:: Record excerpts ::

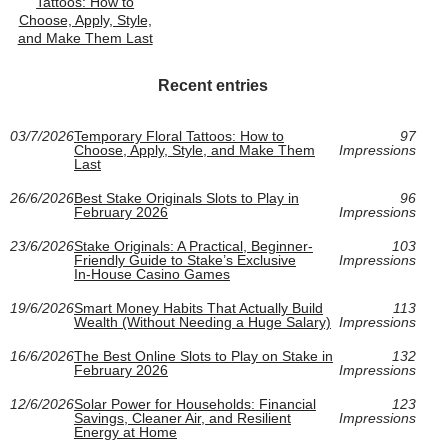
Tattoos: How to
Choose, Apply, Style,
and Make Them Last
Recent entries
03/7/2026
Temporary Floral Tattoos: How to
97
Choose, Apply, Style, and Make Them
Impressions
Last
26/6/2026
Best Stake Originals Slots to Play in
96
February 2026
Impressions
23/6/2026
Stake Originals: A Practical, Beginner-
103
Friendly Guide to Stake’s Exclusive
Impressions
In‑House Casino Games
19/6/2026
Smart Money Habits That Actually Build
113
Wealth (Without Needing a Huge Salary)
Impressions
16/6/2026
The Best Online Slots to Play on Stake in
132
February 2026
Impressions
12/6/2026
Solar Power for Households: Financial
123
Savings, Cleaner Air, and Resilient
Impressions
Energy at Home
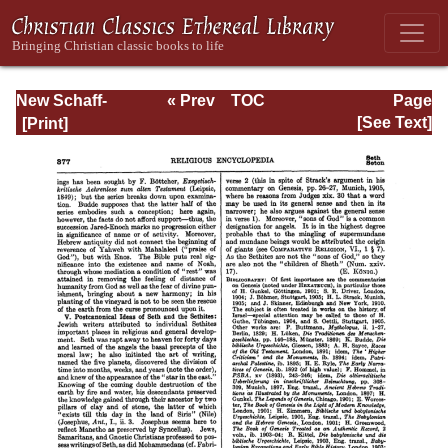
New Schaff-
« Prev
TOC
Page
Herzog
Next »
Page_377.html
[See Text]
Encyclopedia of
Religious
Knowledge, Vol.
X: Reutsch - Son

:::

■ Exercise description
Print each line above exactly as it appears, excluding all images.

■ Response to the exercise
Tattoos: How to
Choose, Apply, Style,
and Make Them Last
Recent entries
03/7/2026
Temporary Floral Tattoos: How to
97
Choose, Apply, Style, and Make Them
Impressions
Last
26/6/2026
Best Stake Originals Slots to Play in
96
February 2026
Impressions
23/6/2026
Stake Originals: A Practical, Beginner-
103
Friendly Guide to Stake’s Exclusive
Impressions
In‑House Casino Games
19/6/2026
Smart Money Habits That Actually Build
113
Wealth (Without Needing a Huge Salary)
Impressions
16/6/2026
The Best Online Slots to Play on Stake in
132
February 2026
Impressions
12/6/2026
Solar Power for Households: Financial
123
Savings, Cleaner Air, and Resilient
Impressions
Energy at Home
New Schaff-
« Prev
TOC
Page
Herzog
Next »
Page_377.html
[See Text]
Encyclopedia of
Religious
Knowledge, Vol.
X: Reutsch - Son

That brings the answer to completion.